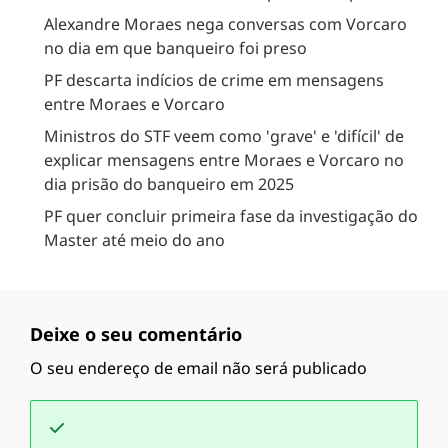
Alexandre Moraes nega conversas com Vorcaro
no dia em que banqueiro foi preso
PF descarta indícios de crime em mensagens
entre Moraes e Vorcaro
Ministros do STF veem como 'grave' e 'difícil' de
explicar mensagens entre Moraes e Vorcaro no
dia prisão do banqueiro em 2025
PF quer concluir primeira fase da investigação do
Master até meio do ano
Deixe o seu comentário
O seu endereço de email não será publicado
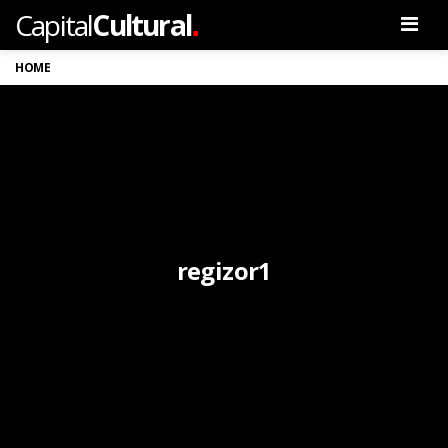
.
Capital
Cultural
Men
HOME
regizor1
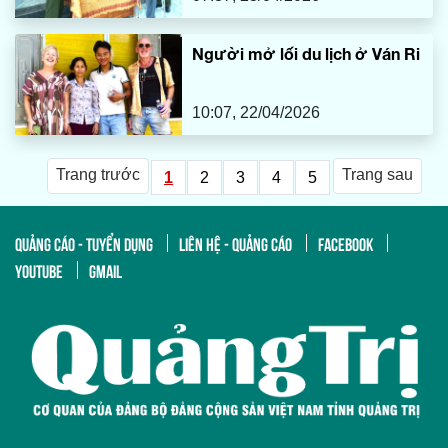
Người mở lối du lịch ở Ván Ri
10:07, 22/04/2026
Trang trước
Trang sau
1
2
3
4
5
QUẢNG CÁO - TUYỂN DỤNG
LIÊN HỆ - QUẢNG CÁO
FACEBOOK
YOUTUBE
GMAIL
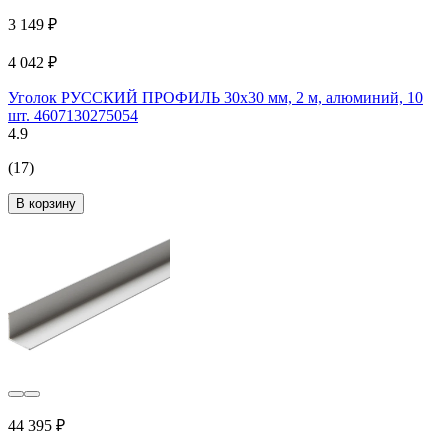
3 149 ₽
4 042 ₽
Уголок РУССКИЙ ПРОФИЛЬ 30x30 мм, 2 м, алюминий, 10
шт. 4607130275054
4.9
(17)
В корзину
44 395 ₽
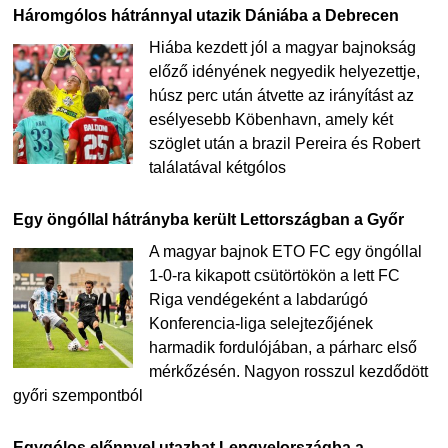
Háromgólos hátránnyal utazik Dániába a Debrecen
Hiába kezdett jól a magyar bajnokság
előző idényének negyedik helyezettje,
húsz perc után átvette az irányítást az
esélyesebb Köbenhavn, amely két
szöglet után a brazil Pereira és Robert
találatával kétgólos
Egy öngóllal hátrányba került Lettországban a Győr
A magyar bajnok ETO FC egy öngóllal
1-0-ra kikapott csütörtökön a lett FC
Riga vendégeként a labdarúgó
Konferencia-liga selejtezőjének
harmadik fordulójában, a párharc első
mérkőzésén. Nagyon rosszul kezdődött
győri szempontból
Egygólos előnnyel utazhat Lengyelországba a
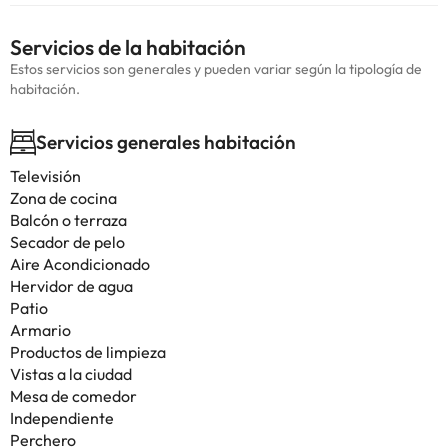
Servicios de la habitación
Estos servicios son generales y pueden variar según la tipología de
habitación.
Servicios generales habitación
Televisión
Zona de cocina
Balcón o terraza
Secador de pelo
Aire Acondicionado
Hervidor de agua
Patio
Armario
Productos de limpieza
Vistas a la ciudad
Mesa de comedor
Independiente
Perchero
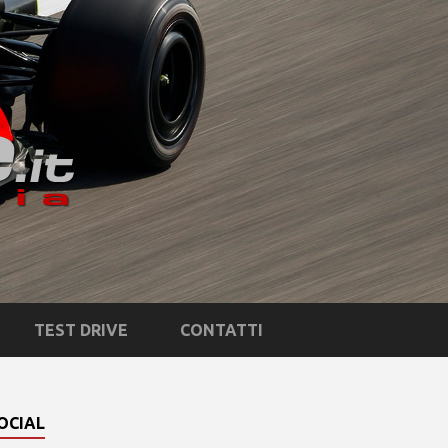
TEST DRIVE
CONTATTI
OCIAL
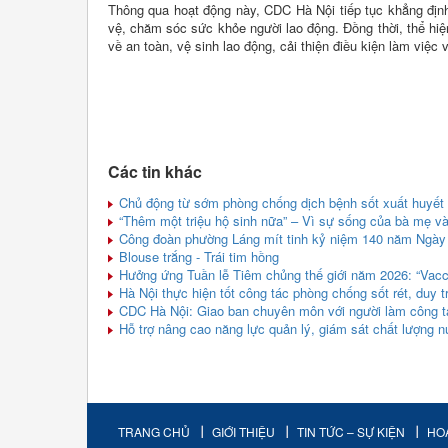
Thông qua hoạt động này, CDC Hà Nội tiếp tục khẳng địn
vệ, chăm sóc sức khỏe người lao động. Đồng thời, thể hi
về an toàn, vệ sinh lao động, cải thiện điều kiện làm việc 
Các tin khác
Chủ động từ sớm phòng chống dịch bệnh sốt xuất huyết 
“Thêm một triệu hộ sinh nữa” – Vì sự sống của bà mẹ và
Công đoàn phường Láng mít tinh kỷ niệm 140 năm Ngày
Blouse trắng - Trái tim hồng
Hưởng ứng Tuần lễ Tiêm chủng thế giới năm 2026: “Vacci
Hà Nội thực hiện tốt công tác phòng chống sốt rét, duy tr
CDC Hà Nội: Giao ban chuyên môn với người làm công tá
Hỗ trợ nâng cao năng lực quản lý, giám sát chất lượng 
TRANG CHỦ
GIỚI THIỆU
TIN TỨC – SỰ KIỆN
HO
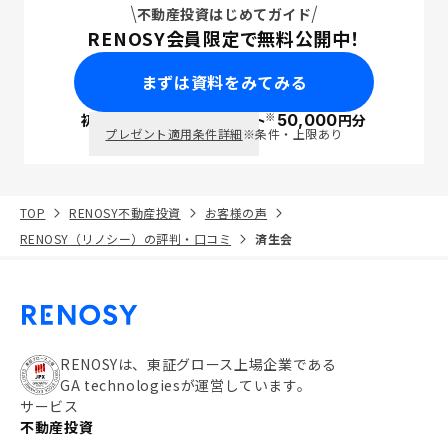
不動産投資はじめてガイド
RENOSY会員限定で無料公開中！
まずは資料をみてみる
※
初回面談で
ポイント
50,000
円分
PayPay
プレゼント適用条件詳細
※条件・上限あり
TOP
RENOSY不動産投資
お客様の声
RENOSY（リノシー）の評判・口コミ
済生会
RENOSYは、東証グロース上場企業である
GA technologiesが運営しています。
サービス
不動産投資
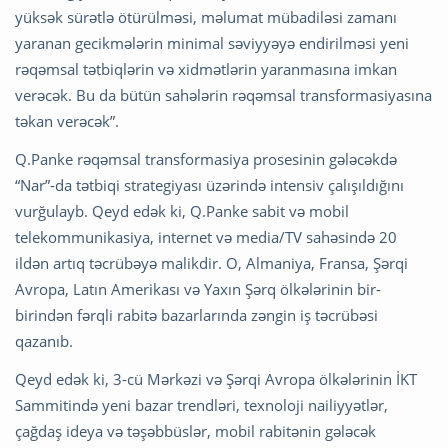
yüksək sürətlə ötürülməsi, məlumat mübadiləsi zamanı
yaranan gecikmələrin minimal səviyyəyə endirilməsi yeni
rəqəmsal tətbiqlərin və xidmətlərin yaranmasına imkan
verəcək. Bu da bütün sahələrin rəqəmsal transformasiyasına
təkan verəcək”.
Q.Panke rəqəmsal transformasiya prosesinin gələcəkdə
“Nar”-da tətbiqi strategiyası üzərində intensiv çalışıldığını
vurğulayb. Qeyd edək ki, Q.Panke sabit və mobil
telekommunikasiya, internet və media/TV sahəsində 20
ildən artıq təcrübəyə malikdir. O, Almaniya, Fransa, Şərqi
Avropa, Latın Amerikası və Yaxın Şərq ölkələrinin bir-
birindən fərqli rabitə bazarlarında zəngin iş təcrübəsi
qazanıb.
Qeyd edək ki, 3-cü Mərkəzi və Şərqi Avropa ölkələrinin İKT
Sammitində yeni bazar trendləri, texnoloji nailiyyətlər,
çağdaş ideya və təşəbbüslər, mobil rabitənin gələcək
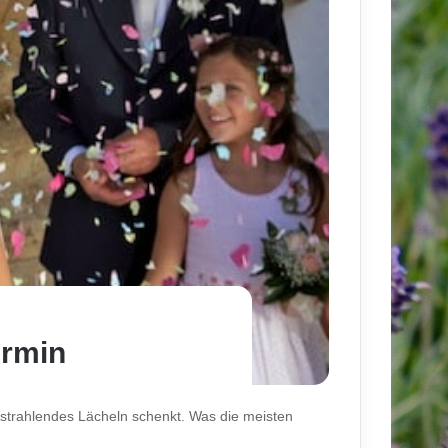
ermin
n strahlendes Lächeln schenkt. Was die meisten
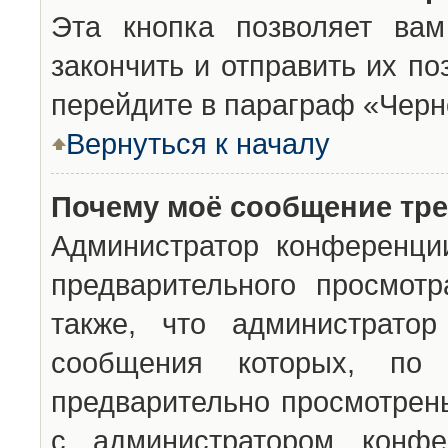
Эта кнопка позволяет вам
закончить и отправить их п
перейдите в параграф «Черн
Вернуться к началу
Почему моё сообщение тр
Администратор конференци
предварительного просмот
также, что администратор
сообщения которых, п
предварительно просмотрены
с администратором конфе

========

Tally up the lines holding the word "entre" in the data above, and answer with that figure only.

2